Occupation israélienne, pas de solution

Le sommet qui se tient à un jet de pierre de Jérusalem est pourtant assez loin d’apporter une solution à l’occupation israélienne des territoires palestiniens, même si le conflit arabo-israélien figurera, comme de coutume, dans une clause du communiqué final du sommet. (Lire page 4). Des diplomates arabes affirment que le Sommet de Jordanie doit une nouvelle fois réitérer son appel à une solution sur la base de l’initiative du roi Abdallah en 2002. Ils reconnaissent d’ailleurs que ce sujet, au centre de l’action arabe commune par le passé, a perdu sa place au profit du Printemps arabe et ses conséquences. « Une certaine vivacité sera née de cette rencontre », estime pourtant un haut diplomate égyptien.
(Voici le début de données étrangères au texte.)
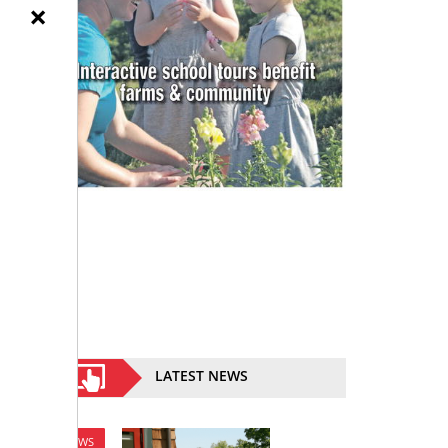
×
LATEST NEWS
NEWS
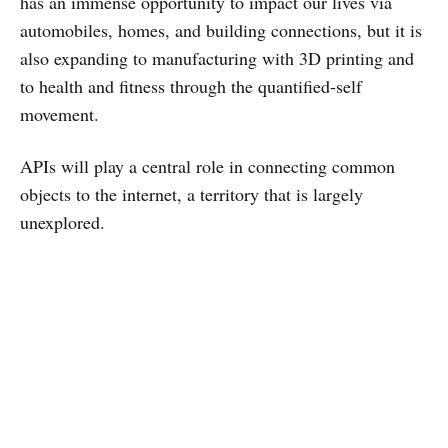
has an immense opportunity to impact our lives via
automobiles, homes, and building connections, but it is
also expanding to manufacturing with 3D printing and
to health and fitness through the quantified-self
movement.
APIs will play a central role in connecting common
objects to the internet, a territory that is largely
unexplored.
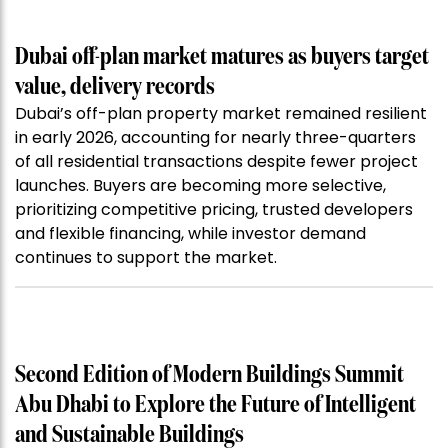
Dubai off-plan market matures as buyers target
value, delivery records
Dubai’s off-plan property market remained resilient
in early 2026, accounting for nearly three-quarters
of all residential transactions despite fewer project
launches. Buyers are becoming more selective,
prioritizing competitive pricing, trusted developers
and flexible financing, while investor demand
continues to support the market.
Second Edition of Modern Buildings Summit
Abu Dhabi to Explore the Future of Intelligent
and Sustainable Buildings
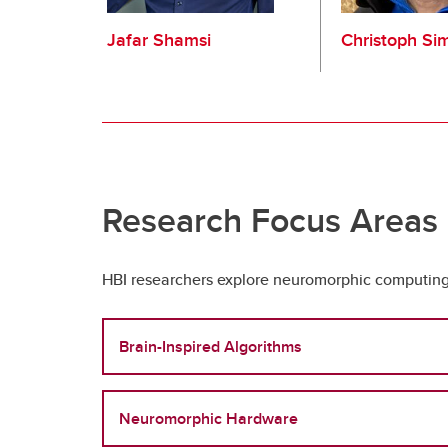
Jafar Shamsi
Christoph Si
Research Focus Areas
HBI researchers explore neuromorphic computing 
Brain-Inspired Algorithms
Neuromorphic Hardware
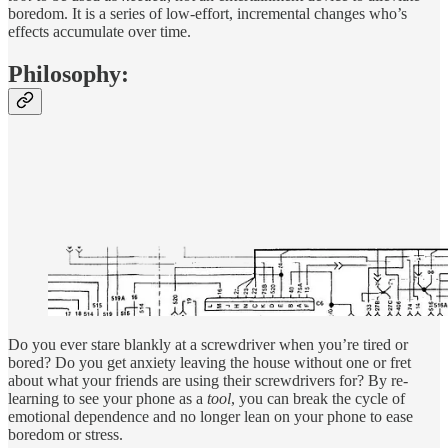
boredom. It is a series of low-effort, incremental changes who’s
effects accumulate over time.
Philosophy:
Do you ever stare blankly at a screwdriver when you’re tired or
bored? Do you get anxiety leaving the house without one or fret
about what your friends are using their screwdrivers for? By re-
learning to see your phone as a
tool
, you can break the cycle of
emotional dependence and no longer lean on your phone to ease
boredom or stress.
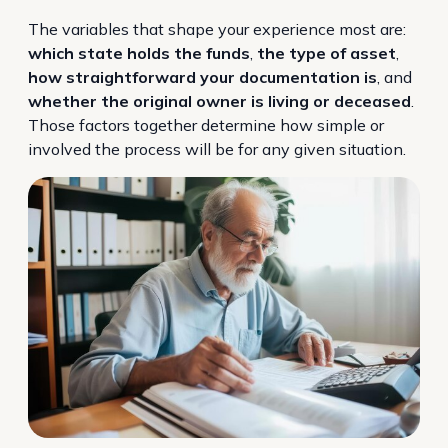
The variables that shape your experience most are:
which state holds the funds
,
the type of asset
,
how straightforward your documentation is
, and
whether the original owner is living or deceased
.
Those factors together determine how simple or
involved the process will be for any given situation.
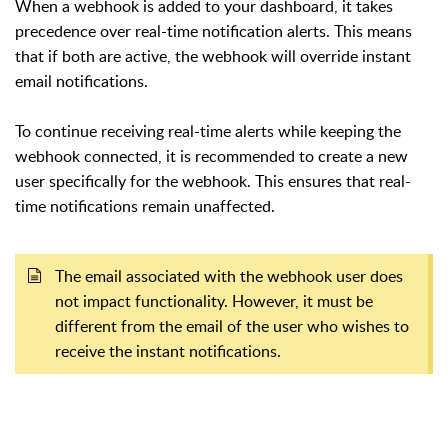
When a webhook is added to your dashboard, it takes
precedence over real-time notification alerts. This means
that if both are active, the webhook will override instant
email notifications.
To continue receiving real-time alerts while keeping the
webhook connected, it is recommended to create a new
user specifically for the webhook. This ensures that real-
time notifications remain unaffected.
The email associated with the webhook user does
not impact functionality. However, it must be
different from the email of the user who wishes to
receive the instant notifications.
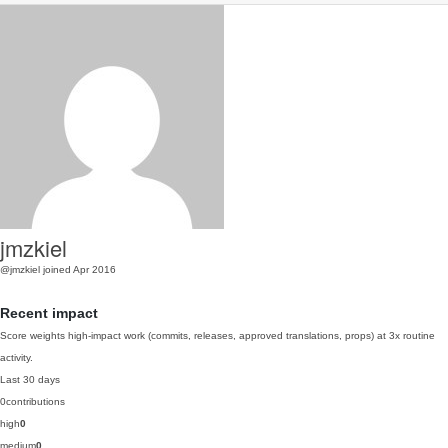
jmzkiel
@jmzkiel
joined Apr 2016
Recent impact
Score weights high-impact work (commits, releases, approved translations, props) at 3x routine
activity.
Last 30 days
0
contributions
high
0
medium
0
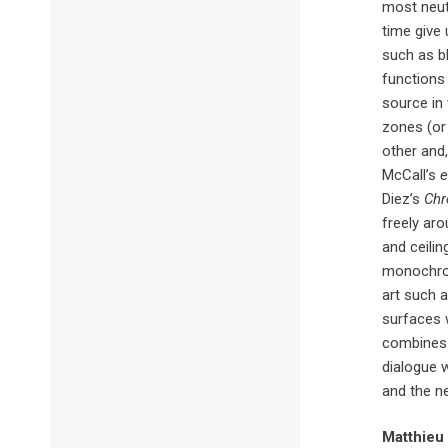
most neut
time give 
such as bl
functions 
source in
zones (or 
other and,
McCall’s
e
Diez’s
Chr
freely aro
and ceilin
monochro
art such 
surfaces w
combines 
dialogue 
and the n
Matthieu P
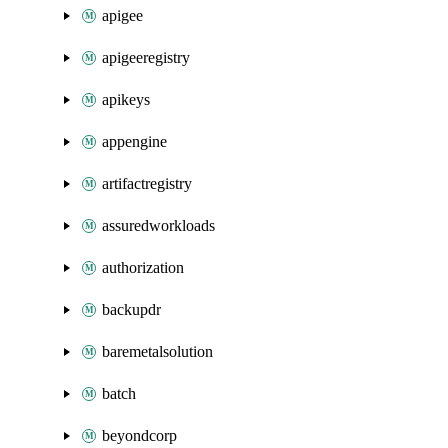
apigee
apigeeregistry
apikeys
appengine
artifactregistry
assuredworkloads
authorization
backupdr
baremetalsolution
batch
beyondcorp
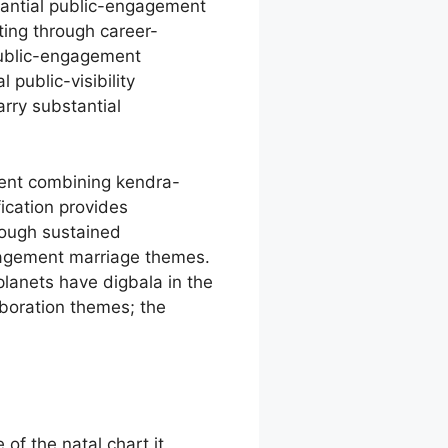
tantial public-engagement
ing through career-
public-engagement
public-visibility
rry substantial
ment combining kendra-
ication provides
rough sustained
gagement marriage themes.
lanets have digbala in the
boration themes; the
.
of the natal chart it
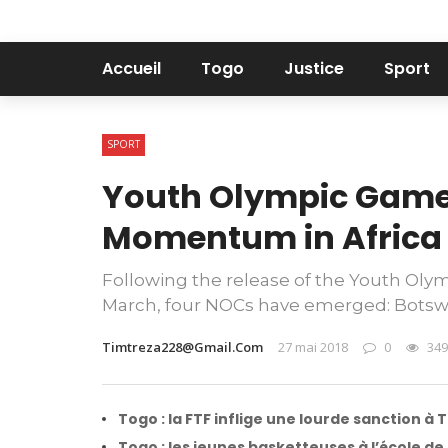
Accueil
Togo
Justice
Sport
SPORT
Youth Olympic Game
Momentum in Africa
Following the release of the Youth Oly
March, four NOCs have emerged: Botswan
Timtreza228@gmail.com
27 mai 2018
0
349
Togo : la FTF inflige une lourde sanction à 
Togo : les jeunes basketteuses à l’école d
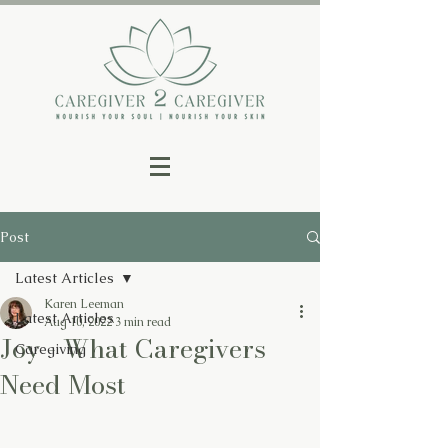
Post
Latest Articles
Karen Leeman
Latest Articles
Aug 10, 2022
3 min read
Joy - What Caregivers
Caregiving
Need Most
Parlant sous couvert de l’anonymat, il indique que le rapprochement du président Mahmoud Abbas avec Le Caire va se refléter sur le sommet. La tension était montée d’un cran entre la capitale égyptienne et Abou-Mazen qui voyait d’un mauvais oeil l’accueil réservé à son ennemi farouche, Mohamed Dahlane. Des responsables palestiniens parlaient déjà d’un plan égypto-émirati pour préparer l’ancien chef de la sécurité à la succession du président palestinien. Peu après, une délégation du Hamas, autre rival du chef du Fatah, était reçue au Caire, mais lundi dernier, alors qu’il était en tournée arabo-européenne Abbas a fait une escale au Caire où il a été reçu par le président Abdel-Fattah Al-Sissi. « Abbas s’est retrouvé face à une nouvelle administration américaine qui pourrait éclabousser facilement la solution des deux Etats. Et il ne peut se permettre de rester sans appui régional et continuer à maintenir le froid avec les Egyptiens », justifie ainsi le diplomate égyptien ce réchauffement soudain à quelques jours du sommet.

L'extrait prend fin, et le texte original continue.